Das meistverkaufte Smartphone der Schweiz weist grosse Sicherheitslecks auf, wie eine neue Untersuchung zeigt. Autor und Apple-Experte Volker Riebartsch erklärt, wie man verhindert, dass man von Apps ausspioniert wird.

«Warum Apple nicht mal die Daten aller eigenen Apps wirksam schützt, verstehen wir nicht»: Apple wiegt die iPhone-4-Nutzer laut Volker Riebartsch in falscher Sicherheit.

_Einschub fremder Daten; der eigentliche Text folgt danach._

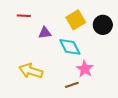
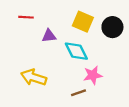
yellow square: (76, 20) -> (83, 22), turned -36
pink star: (85, 69) -> (93, 75), turned 30

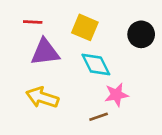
yellow square: (83, 22) -> (85, 27), moved
purple triangle: (49, 36) -> (45, 52), moved, size x1.6

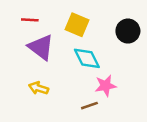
purple triangle: (45, 52) -> (41, 47), turned 44
yellow arrow: (42, 98) -> (38, 88), size x0.7

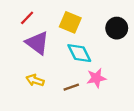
red line: (30, 20) -> (27, 18), turned -49
brown line: (89, 106) -> (71, 87), moved

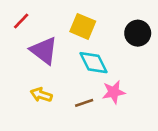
red line: (27, 18) -> (21, 21), moved

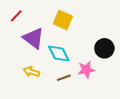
black circle: (138, 33) -> (104, 48), moved
cyan diamond: (93, 63) -> (59, 53), moved

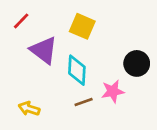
cyan diamond: (59, 53) -> (77, 70), turned 30
yellow arrow: (31, 72) -> (29, 109), moved

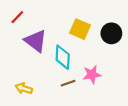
yellow square: (82, 26) -> (80, 29), moved
black circle: (137, 63) -> (111, 33), moved

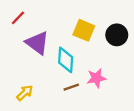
yellow arrow: (24, 89) -> (25, 93), turned 119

«Warum Apple nicht mal die Daten aller eigenen Apps wirksam schützt, verstehen wir nicht»: Apple wiegt die iPhone-4-Nutzer laut Volker Riebartsch in falscher Sicherheit.
AFP

Volker Riebartsch, Sie haben das iPhone auf Lecks untersucht. Wie sicher ist das Apple-Handy gemäss Ihrer Studie? Leider nicht sicher genug. Wir haben das iPhone 4 mit dem aktuellen Betriebssystem iOS 4.3.3 nach Sicherheitslücken untersucht. Mithilfe der sogenannten Custom-Recovery-Ramdisk-Methode können Unbefugte, welche das Gerät in die Finger kriegen, problemlos – trotz eingeschalteter Funktion «Code-Sperre»! – fast alle Benutzerdaten öffnen beziehungsweise auf den PC kopieren. Die wichtigsten Daten sind in wenigen Minuten kopiert, das iPhone 4 wird bei der Prozedur nicht verändert – es wird also kein Jailbreak durchgeführt.